Hypothetical link between gut dysbiosis and mechanisms leading to the pathogenesis of AD. Alterations in the gut microbiota composition and function in AD patients increases permeability of the intestinal barrier and likely BBB, which creates a vicious cycle of enhancing inflammation at the gut and the CNS level. Early stages of AD (low concentrations of Aβ) are characterized by increased excitability of pyramidal neurons in the hippocampus subsequent to the increased glutamatergic neurotransmission, which in turn translates into presynaptic facilitation, enhanced fEPSP and LTP. Conversely, later stages of AD (high concentrations of Aβ) are associated with marked decrease in excitability and fEPSP, as well as reduced LTP and enhanced LTD, likely related to a decrease in the number of synaptic AMPA receptors and progressive memory loss. Created with Biorender.com

Fig. 3

Therapeutic potential of putative microbiota-based interventions.
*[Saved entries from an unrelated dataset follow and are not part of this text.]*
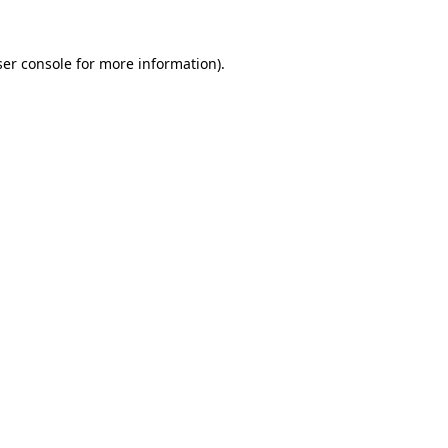
er console
for more information).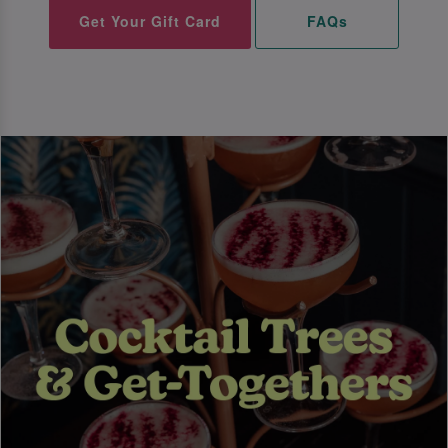
Get Your Gift Card
FAQs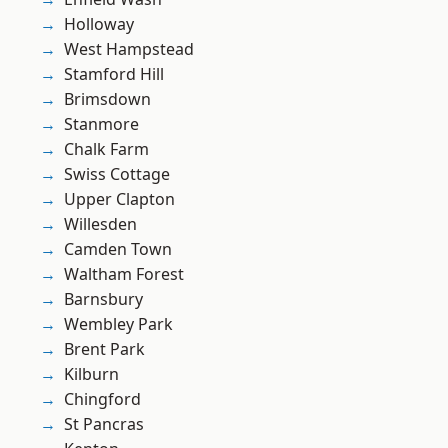
Holloway
West Hampstead
Stamford Hill
Brimsdown
Stanmore
Chalk Farm
Swiss Cottage
Upper Clapton
Willesden
Camden Town
Waltham Forest
Barnsbury
Wembley Park
Brent Park
Kilburn
Chingford
St Pancras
AD is associated with gut microbiota dysbiosis characterised by increased pro-inflammatory (red microorganisms) and decreased anti-inflammatory (green microorganisms) phyla and altered microbial metabolites amounts. Although significant differences exist according to the geographical and ethnical factors, an increase in Bacteroidetes and decrease in Firmicutes (pro- and anti-inflammatory phyla, respectively) have been reported in AD patients by most studies (see AD and gut dysbiosis: link with neuroinflammation and involvement of microglia). Prebiotics (non-digestible fiber components of the food) have the capacity to stimulate the growth of microbiota with beneficial actions, such as, for example, SCFA-producing microorganisms. Probiotics are live microorganisms (single strain or multi-strain cocktails) providing beneficial effects to the host as for instance, F. prausnitzii. Postbiotics are metabolites produced by microbiota, such, as for example, SCFA. FMT consists of transferring fecal matter from a healthy donor to restore microbiota composition and function of patient. All these approaches could represent protective therapeutic strategies to prevent the shift towards detrimental peripheral inflammation, neuroinflammation, synaptic dysfunction and subsequent neurodegeneration and thereby, slow disease progression (for details, see Restoring AD-associated neuronal function by targeting microbiota?). Created with Biorender.com.